WHAT TO WORK ON:
With the images removed, repeat the data below exactly.

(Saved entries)
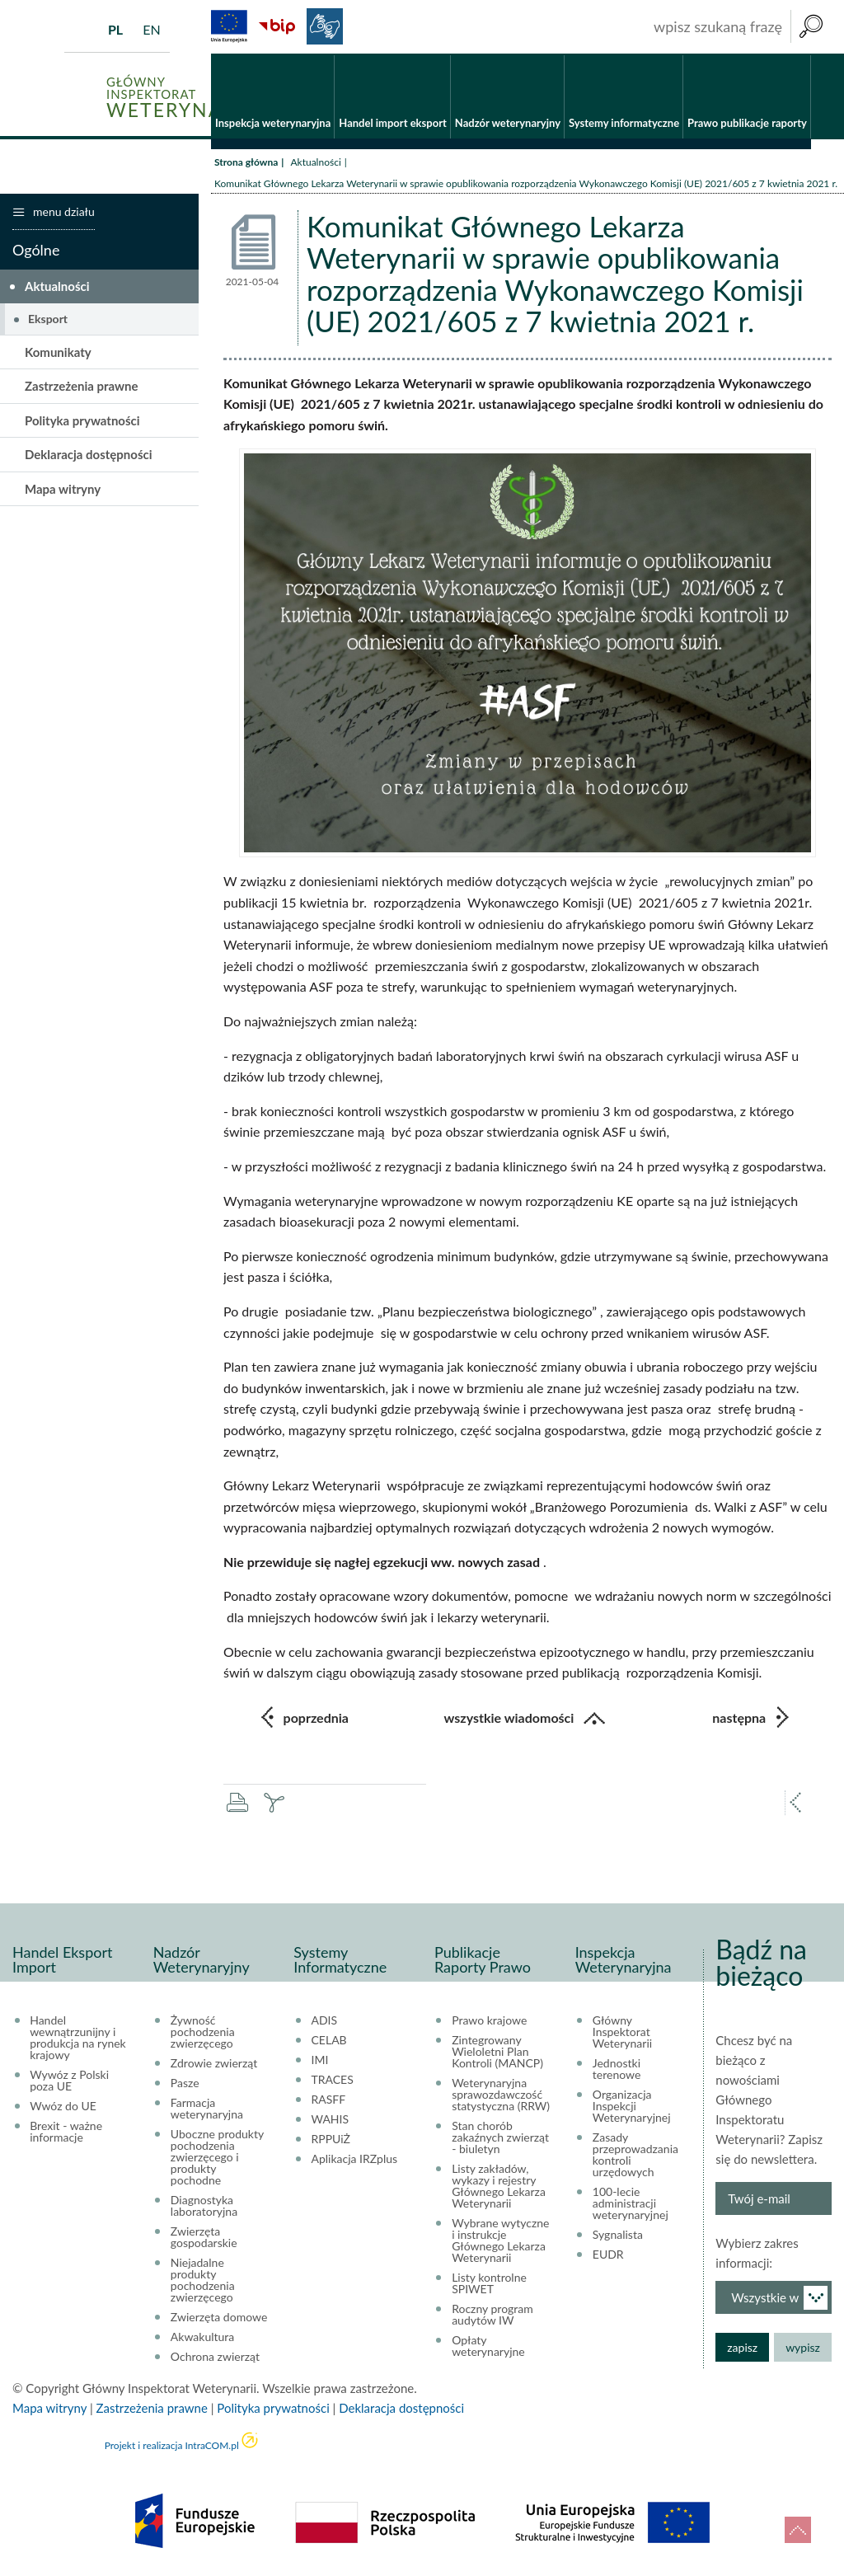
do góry (798, 2530)
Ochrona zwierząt (215, 2357)
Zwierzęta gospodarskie (204, 2238)
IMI (320, 2061)
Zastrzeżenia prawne (81, 387)
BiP (277, 26)
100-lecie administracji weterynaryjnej (630, 2204)
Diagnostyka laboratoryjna (204, 2206)
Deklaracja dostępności (88, 455)
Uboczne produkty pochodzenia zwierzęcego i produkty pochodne (217, 2158)
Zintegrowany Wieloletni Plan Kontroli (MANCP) (497, 2052)
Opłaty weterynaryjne (488, 2346)
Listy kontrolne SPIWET (489, 2284)
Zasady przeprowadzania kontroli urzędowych (635, 2156)
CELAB (329, 2041)
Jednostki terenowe (617, 2069)
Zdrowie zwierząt (214, 2064)
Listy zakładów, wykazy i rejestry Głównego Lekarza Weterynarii (499, 2187)
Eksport (48, 319)
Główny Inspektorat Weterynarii (622, 2032)
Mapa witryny (63, 489)
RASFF (329, 2100)
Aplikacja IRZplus (355, 2159)
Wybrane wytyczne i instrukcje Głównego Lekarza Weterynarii (500, 2241)
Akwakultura (202, 2338)
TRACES (333, 2080)
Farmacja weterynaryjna (207, 2109)
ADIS (325, 2021)
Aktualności (315, 163)
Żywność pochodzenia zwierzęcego (203, 2032)
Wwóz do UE (63, 2107)
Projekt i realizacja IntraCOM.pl (172, 2446)
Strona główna (246, 163)
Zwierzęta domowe (219, 2318)
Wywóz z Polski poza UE (69, 2081)
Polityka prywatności (82, 421)
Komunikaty (58, 352)
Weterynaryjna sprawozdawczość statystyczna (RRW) (501, 2095)
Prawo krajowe (489, 2021)
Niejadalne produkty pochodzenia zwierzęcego (203, 2281)
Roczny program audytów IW (492, 2315)
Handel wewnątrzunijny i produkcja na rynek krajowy (78, 2038)
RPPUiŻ (331, 2140)
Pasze (185, 2084)
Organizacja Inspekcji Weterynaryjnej (632, 2107)
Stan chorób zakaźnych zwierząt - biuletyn (500, 2138)
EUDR (608, 2255)
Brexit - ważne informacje (66, 2132)
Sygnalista (618, 2235)
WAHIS (330, 2120)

SOLUTION:
do góry (798, 2530)
Ochrona zwierząt (215, 2357)
Zwierzęta gospodarskie (204, 2238)
IMI (320, 2061)
Zastrzeżenia prawne (81, 387)
BiP (277, 26)
100-lecie administracji weterynaryjnej (630, 2204)
Diagnostyka laboratoryjna (204, 2206)
Deklaracja dostępności (88, 455)
Uboczne produkty pochodzenia zwierzęcego i produkty pochodne (217, 2158)
Zintegrowany Wieloletni Plan Kontroli (MANCP) (497, 2052)
Opłaty weterynaryjne (488, 2346)
Listy kontrolne SPIWET (489, 2284)
Zasady przeprowadzania kontroli urzędowych (635, 2156)
CELAB (329, 2041)
Jednostki terenowe (617, 2069)
Zdrowie zwierząt (214, 2064)
Listy zakładów, wykazy i rejestry Głównego Lekarza Weterynarii (499, 2187)
Eksport (48, 319)
Główny Inspektorat Weterynarii (622, 2032)
Mapa witryny (63, 489)
RASFF (329, 2100)
Aplikacja IRZplus (355, 2159)
Wybrane wytyczne i instrukcje Głównego Lekarza Weterynarii (500, 2241)
Akwakultura (202, 2338)
TRACES (333, 2080)
Farmacja weterynaryjna (207, 2109)
ADIS (325, 2021)
Aktualności (315, 163)
Żywność pochodzenia zwierzęcego (203, 2032)
Wwóz do UE (63, 2107)
Projekt i realizacja IntraCOM.pl (172, 2446)
Strona główna (246, 163)
Zwierzęta domowe (219, 2318)
Wywóz z Polski poza UE (69, 2081)
Polityka prywatności (82, 421)
Komunikaty (58, 352)
Weterynaryjna sprawozdawczość statystyczna (RRW) (501, 2095)
Prawo krajowe (489, 2021)
Niejadalne produkty pochodzenia zwierzęcego (203, 2281)
Roczny program audytów IW (492, 2315)
Handel wewnątrzunijny i produkcja na rynek krajowy (78, 2038)
RPPUiŻ (331, 2140)
Pasze (185, 2084)
Organizacja Inspekcji Weterynaryjnej (632, 2107)
Stan chorób zakaźnych zwierząt - biuletyn (500, 2138)
EUDR (608, 2255)
Brexit - ważne informacje (66, 2132)
Sygnalista (618, 2235)
WAHIS (330, 2120)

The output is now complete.